INFORMATION SUPPLIED =>
>>>
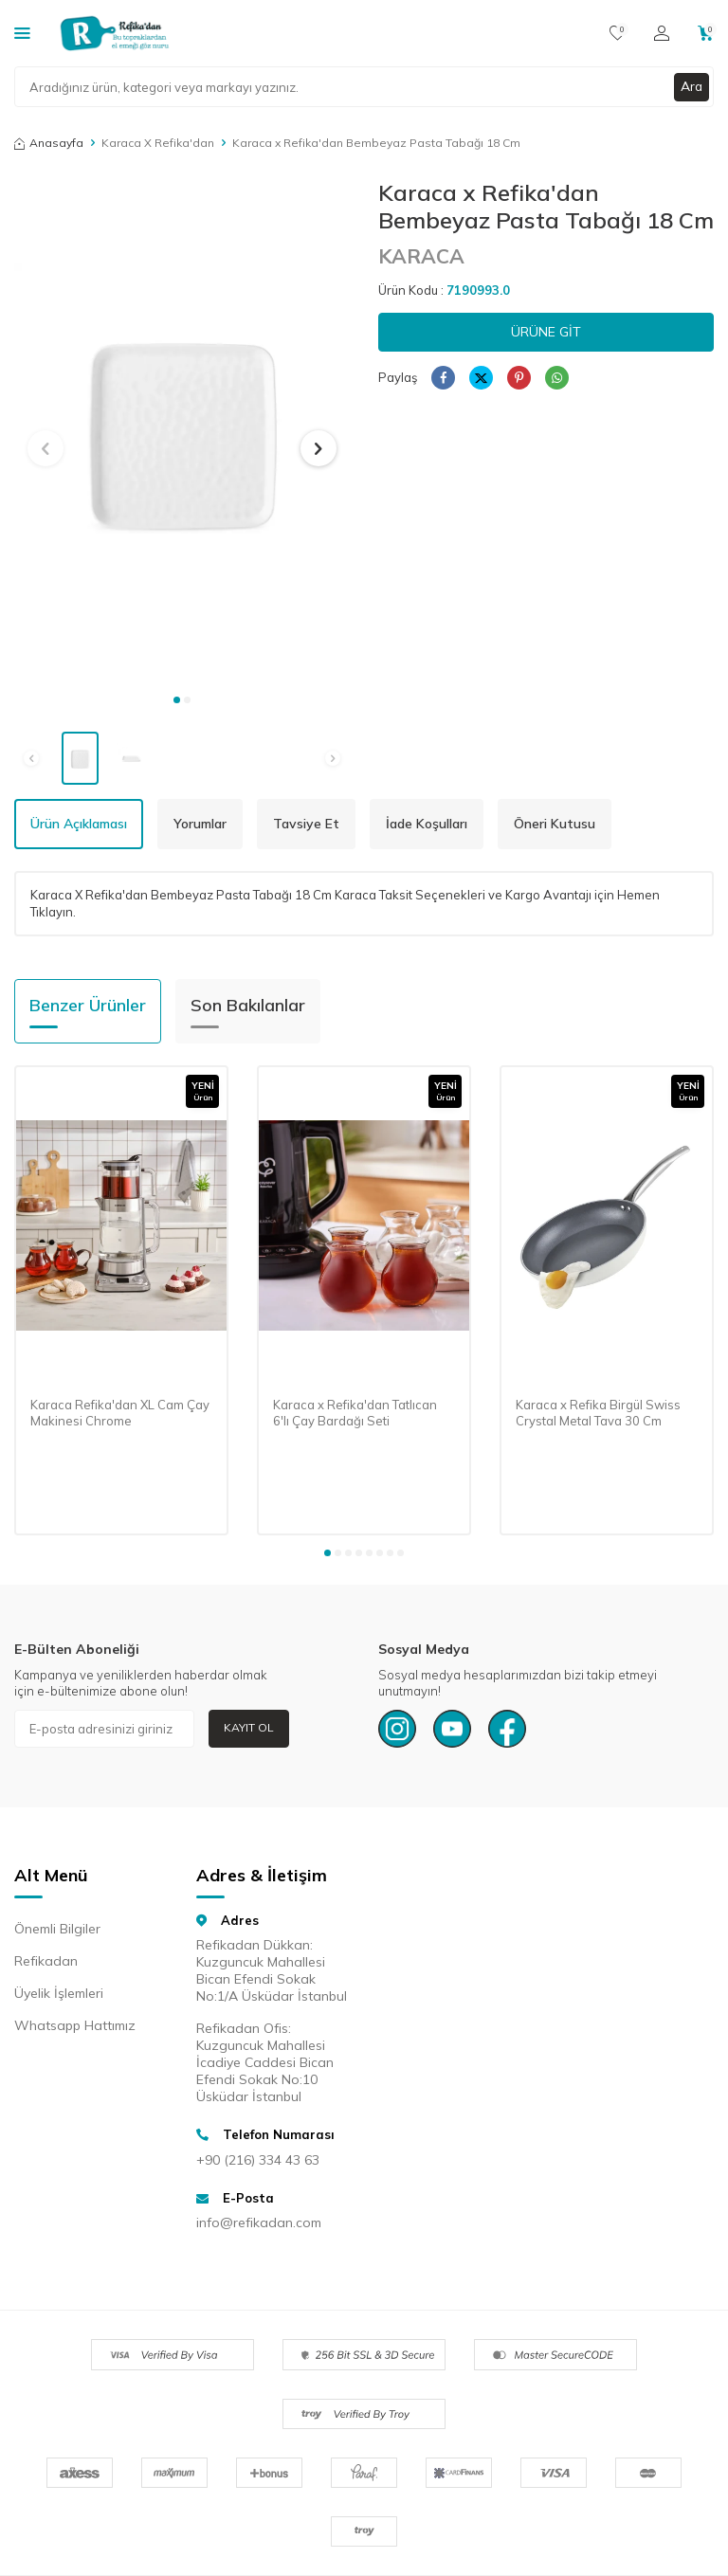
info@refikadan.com (258, 2222)
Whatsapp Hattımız (75, 2025)
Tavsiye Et (306, 823)
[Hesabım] (661, 33)
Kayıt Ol (249, 1727)
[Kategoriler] (22, 32)
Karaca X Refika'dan (157, 143)
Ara (691, 86)
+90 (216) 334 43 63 (257, 2159)
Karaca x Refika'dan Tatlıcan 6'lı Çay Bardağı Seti (355, 1412)
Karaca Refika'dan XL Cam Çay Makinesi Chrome (119, 1412)
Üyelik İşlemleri (58, 1993)
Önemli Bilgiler (57, 1928)
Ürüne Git (546, 331)
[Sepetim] (706, 33)
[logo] (115, 33)
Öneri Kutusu (554, 823)
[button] (176, 700)
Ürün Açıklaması (78, 823)
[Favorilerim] (618, 33)
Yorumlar (200, 823)
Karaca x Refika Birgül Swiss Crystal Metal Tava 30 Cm (598, 1412)
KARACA (421, 256)
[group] (182, 430)
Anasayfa (48, 143)
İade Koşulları (426, 823)
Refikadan (46, 1960)
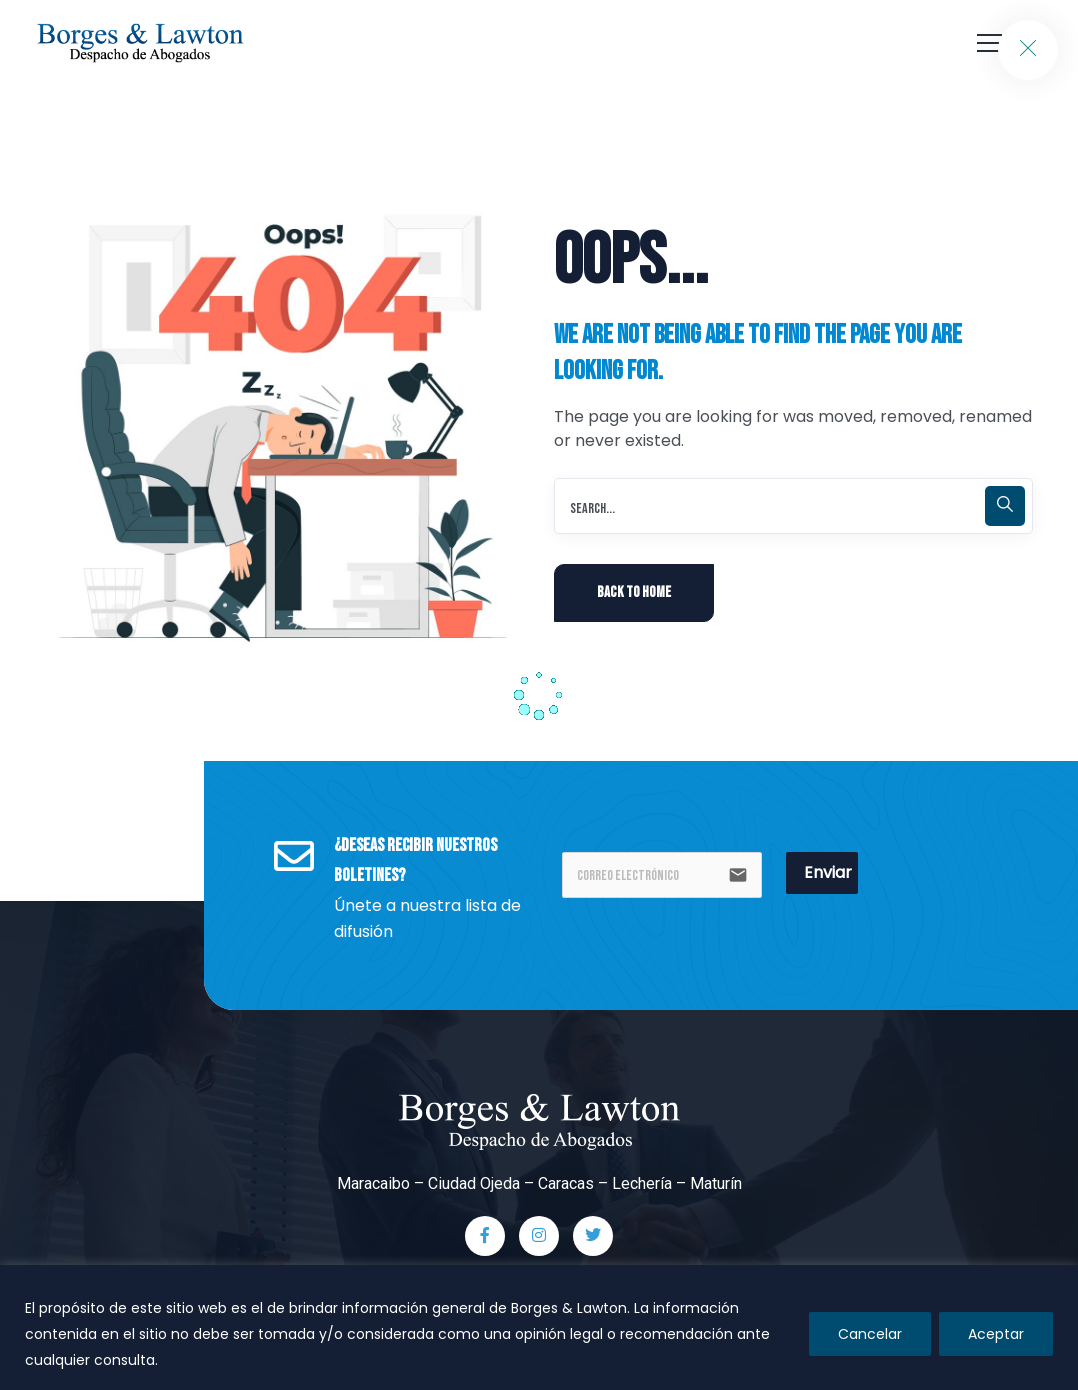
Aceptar (996, 1334)
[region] (539, 1327)
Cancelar (870, 1334)
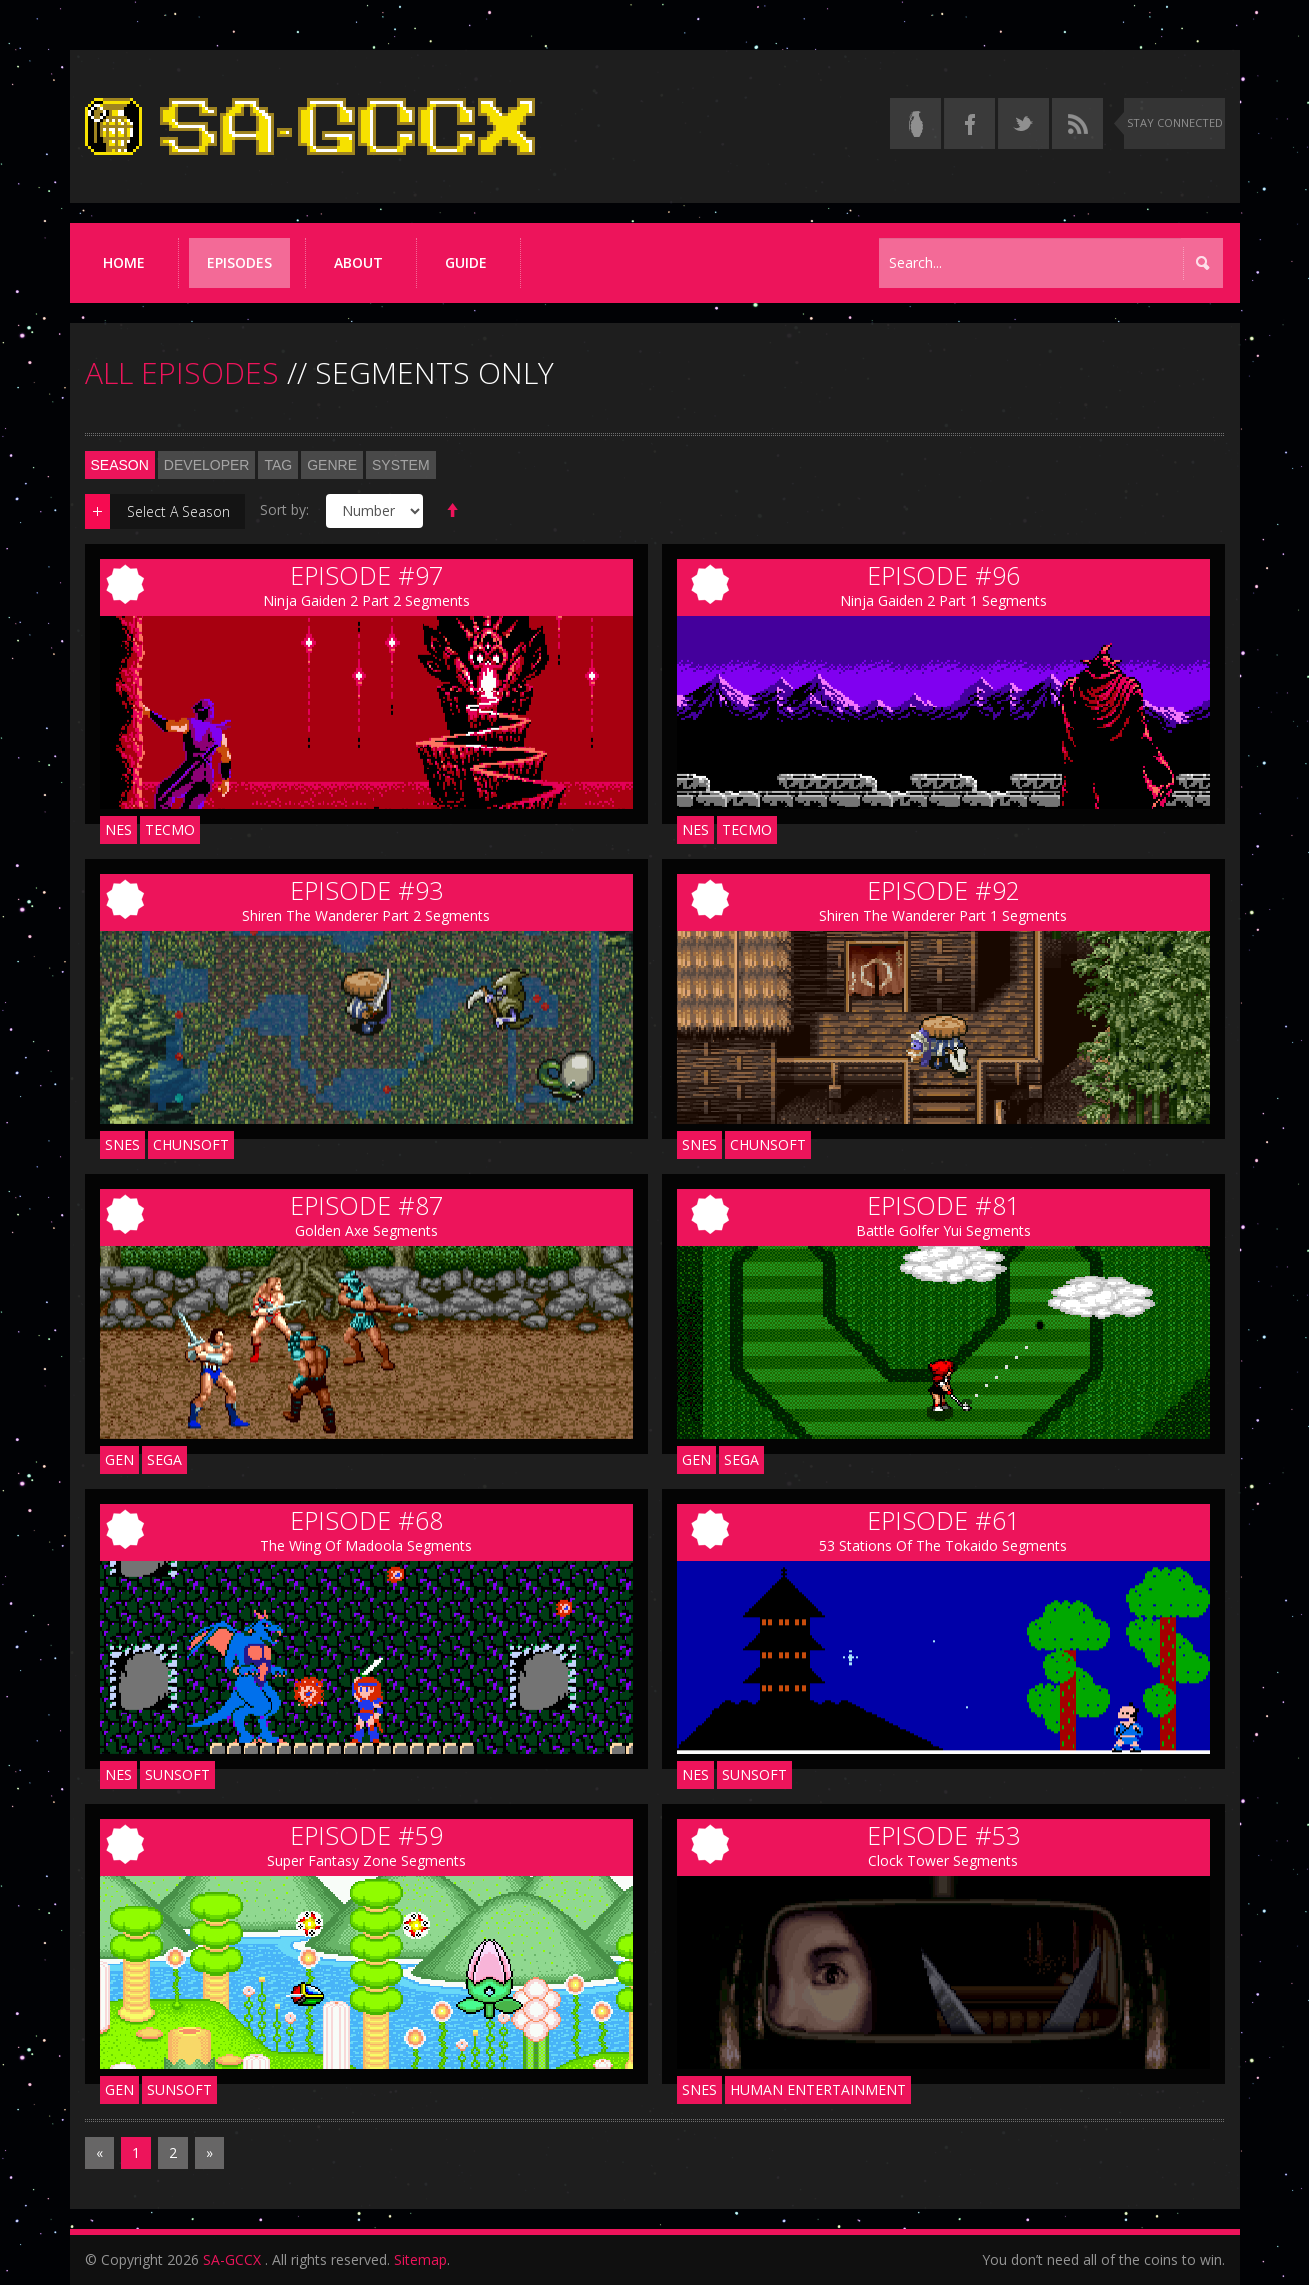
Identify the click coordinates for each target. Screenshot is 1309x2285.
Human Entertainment (818, 2089)
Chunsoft (191, 1144)
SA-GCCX (232, 2259)
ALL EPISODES (182, 372)
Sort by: (284, 509)
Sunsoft (177, 1774)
<<<
YOUR OBJECTIVE =>
Nothing but the pictures is to be left out; repeat the data exactly.

OUTPUT =>
info@refikadan.com (258, 2222)
Whatsapp Hattımız (75, 2025)
Tavsiye Et (306, 823)
[Hesabım] (661, 33)
Kayıt Ol (249, 1727)
[Kategoriler] (22, 32)
Karaca X Refika'dan (157, 143)
Ara (691, 86)
+90 (216) 334 43 63 (257, 2159)
Karaca x Refika'dan Tatlıcan 6'lı Çay Bardağı Seti (355, 1412)
Karaca Refika'dan XL Cam Çay Makinesi Chrome (119, 1412)
Üyelik İşlemleri (58, 1993)
Önemli Bilgiler (57, 1928)
Ürüne Git (546, 331)
[Sepetim] (706, 33)
[logo] (115, 33)
Öneri Kutusu (554, 823)
[button] (176, 700)
Ürün Açıklaması (78, 823)
[Favorilerim] (618, 33)
Yorumlar (200, 823)
Karaca x Refika Birgül Swiss Crystal Metal Tava 30 Cm (598, 1412)
KARACA (421, 256)
[group] (182, 430)
Anasayfa (48, 143)
İade Koşulları (426, 823)
Refikadan (46, 1960)
Aceptar (996, 1334)
[region] (539, 1327)
Cancelar (870, 1334)
Identify the click coordinates for each target. Screenshot is 1309x2285.
Human Entertainment (818, 2089)
Chunsoft (191, 1144)
SA-GCCX (232, 2259)
ALL EPISODES (182, 372)
Sort by: (284, 509)
Sunsoft (177, 1774)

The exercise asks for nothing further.